Nada desnuda más nuestra idiosincrasia que un avión, ese pájaro de metal que, si pudiera contar las historias que subyacen en su vientre, podría sonrojar a cualquier extranjero. Antes del abordaje, se percibe esa maleta repleta de alimentos criollos que, aunque se vendan allá, saben mejor si se llevan de aquí, retando las prohibiciones migratorias. El salami, casabe, sazones, dulces, queso de hoja, cerveza, cilantro, refresco rojo y hasta el locrio del día anterior, no pueden faltar, so pena del desprecio del que lo espera; a la par, una nutrida delegación va a despedir al viajero porque ir al aeropuerto es un acontecimiento, además de un buen pretexto para unas lagrimitas de despedida.
Desde que aborda, parece que los nervios activan el apetito del dominicano porque decide ingerir en pleno vuelo un pollo frito con tostones, chicharrón y un traguito para que el susto no lo agarre con el estómago vacío porque ya no brindan nada. Como es muy espléndido, le ofrece a todo el vivo (que ya sabe su vida completa) aunque le quede lejos de su asiento.
Dormir en el trayecto no es una opción, conversar sin parar, sí, (previamente, se ha montado en una silla de ruedas que no necesita para evitar filas). Visita el baño un montón de veces, molestando al de al lado al que cada vez le pone el fundillo en plena cara. No puede dejar tranquilas a las azafatas para que lo ayuden a ponerse el cinturón o a llenar un formulario, al tiempo que sus hijos pequeños desesperan al ocupante delantero con sus patadas (“¿qué quieren que haga, si al muchacho se le tapan los oídos?”).
Luego del aplauso de rigor -que es más de alivio que de júbilo- se para estrepitosamente a recoger su equipaje antes que las luces se prendan, aunque esté en el último asiento y no pueda salir, en su afán por escapar del confinamiento. Mientras, su mujer elige ese momento para desatarse el pelo, pintarse la boca y perfumarse.
No tiene los papeles en orden (que están al fondo de un voluminoso bulto con todo, menos lo necesario), provocando la impaciencia del oficial y de los de atrás.
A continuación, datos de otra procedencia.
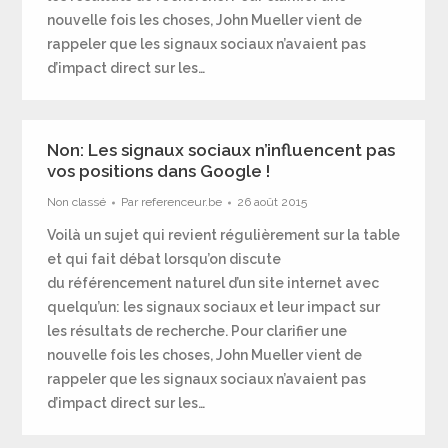
nouvelle fois les choses, John Mueller vient de
rappeler que les signaux sociaux n’avaient pas
d’impact direct sur les…
Non: Les signaux sociaux n’influencent pas
vos positions dans Google !
Non classé
Par
referenceur.be
26 août 2015
Voilà un sujet qui revient régulièrement sur la table
et qui fait débat lorsqu’on discute
du référencement naturel d’un site internet avec
quelqu’un: les signaux sociaux et leur impact sur
les résultats de recherche. Pour clarifier une
nouvelle fois les choses, John Mueller vient de
rappeler que les signaux sociaux n’avaient pas
d’impact direct sur les…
Desde que pisa suelo americano, se transforma en un manso corderito, al contrario de cuando llega aquí que se desacata con una música estridente, después de un abrazo de bienvenida con saltitos incluidos.
Por este tipo de episodios vergonzosos y ese comportamiento peculiar somos famosos en el mundo, aunque muchos preferíamos serlo por Punta Cana, Oscar de la Renta o Juan Luis Guerra.